[Start of section]

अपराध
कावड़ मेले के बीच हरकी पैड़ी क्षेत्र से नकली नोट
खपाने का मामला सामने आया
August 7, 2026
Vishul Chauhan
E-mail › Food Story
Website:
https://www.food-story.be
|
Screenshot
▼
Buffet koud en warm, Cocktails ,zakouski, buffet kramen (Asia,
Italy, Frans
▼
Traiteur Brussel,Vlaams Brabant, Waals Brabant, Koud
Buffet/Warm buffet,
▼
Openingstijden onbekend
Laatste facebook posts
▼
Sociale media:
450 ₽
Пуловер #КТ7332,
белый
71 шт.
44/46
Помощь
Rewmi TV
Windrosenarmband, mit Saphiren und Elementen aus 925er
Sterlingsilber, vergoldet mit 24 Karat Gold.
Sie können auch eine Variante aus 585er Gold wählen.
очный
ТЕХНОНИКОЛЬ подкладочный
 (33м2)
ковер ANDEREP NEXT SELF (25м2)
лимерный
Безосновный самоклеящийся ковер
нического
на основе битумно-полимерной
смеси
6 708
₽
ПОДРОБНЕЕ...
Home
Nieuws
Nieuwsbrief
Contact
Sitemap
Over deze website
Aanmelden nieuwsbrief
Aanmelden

[End of section]
[Start of section]

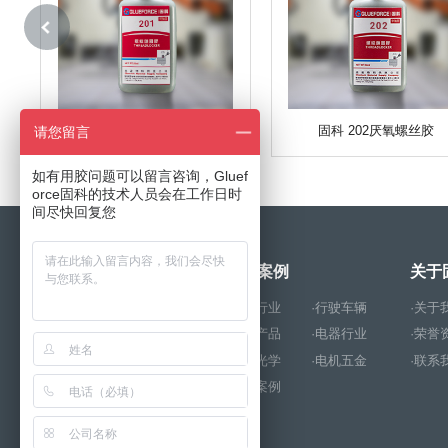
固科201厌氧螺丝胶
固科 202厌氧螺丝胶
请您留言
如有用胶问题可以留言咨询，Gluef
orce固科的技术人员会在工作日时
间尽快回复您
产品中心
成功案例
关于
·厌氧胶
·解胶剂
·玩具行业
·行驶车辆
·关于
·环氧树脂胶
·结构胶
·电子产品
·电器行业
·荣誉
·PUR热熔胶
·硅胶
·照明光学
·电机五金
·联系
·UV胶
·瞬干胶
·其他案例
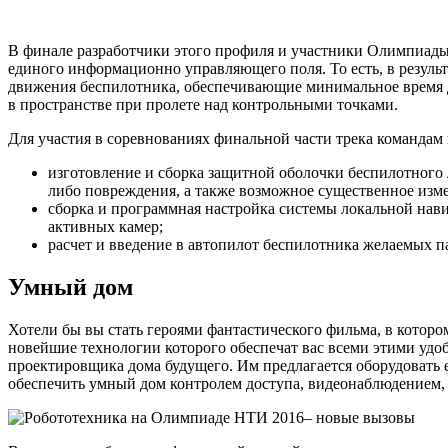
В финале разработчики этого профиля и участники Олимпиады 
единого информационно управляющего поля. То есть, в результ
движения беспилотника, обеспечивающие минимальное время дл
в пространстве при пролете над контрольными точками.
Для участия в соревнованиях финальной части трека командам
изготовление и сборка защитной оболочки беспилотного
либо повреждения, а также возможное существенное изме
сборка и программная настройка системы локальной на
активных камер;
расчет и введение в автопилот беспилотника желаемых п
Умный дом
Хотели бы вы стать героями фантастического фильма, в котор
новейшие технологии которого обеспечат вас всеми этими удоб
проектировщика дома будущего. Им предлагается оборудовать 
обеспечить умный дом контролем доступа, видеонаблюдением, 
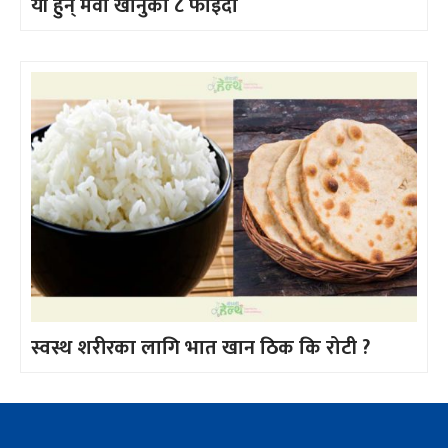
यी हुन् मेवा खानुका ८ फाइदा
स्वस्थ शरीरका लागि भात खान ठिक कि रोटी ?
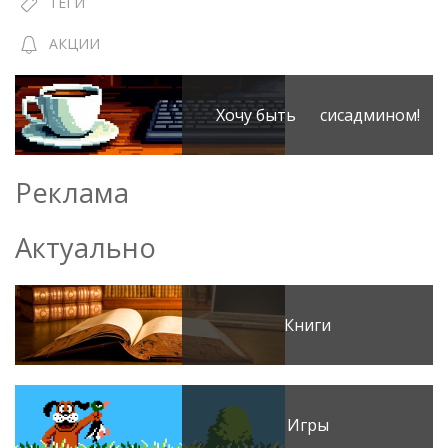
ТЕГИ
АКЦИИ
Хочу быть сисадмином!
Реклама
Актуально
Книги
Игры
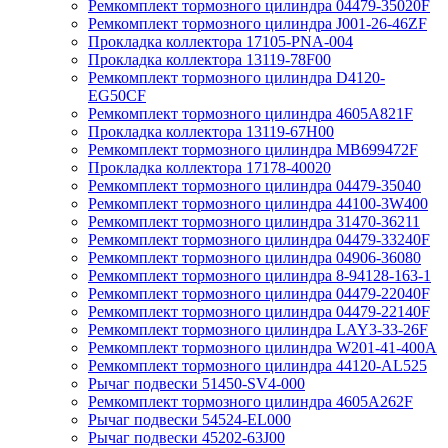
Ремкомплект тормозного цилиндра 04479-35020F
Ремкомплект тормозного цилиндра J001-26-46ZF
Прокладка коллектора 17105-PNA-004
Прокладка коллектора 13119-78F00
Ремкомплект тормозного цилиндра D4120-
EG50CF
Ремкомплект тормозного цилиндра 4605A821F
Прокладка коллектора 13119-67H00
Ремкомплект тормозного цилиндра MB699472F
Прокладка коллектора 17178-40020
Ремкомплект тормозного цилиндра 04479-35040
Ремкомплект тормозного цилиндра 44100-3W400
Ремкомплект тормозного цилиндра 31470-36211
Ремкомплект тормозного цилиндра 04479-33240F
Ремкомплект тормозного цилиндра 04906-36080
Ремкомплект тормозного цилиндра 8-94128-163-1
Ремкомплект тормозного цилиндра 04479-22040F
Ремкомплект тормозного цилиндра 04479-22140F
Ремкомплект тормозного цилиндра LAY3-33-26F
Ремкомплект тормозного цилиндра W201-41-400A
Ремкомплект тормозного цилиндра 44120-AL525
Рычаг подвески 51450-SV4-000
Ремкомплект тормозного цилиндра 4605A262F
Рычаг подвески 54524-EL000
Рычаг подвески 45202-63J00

[End of section]

**Work order:** Show each line of the material above where "Buffet" occurs.

**Output for this exercise:**
Buffet koud en warm, Cocktails ,zakouski, buffet kramen (Asia,
Buffet/Warm buffet,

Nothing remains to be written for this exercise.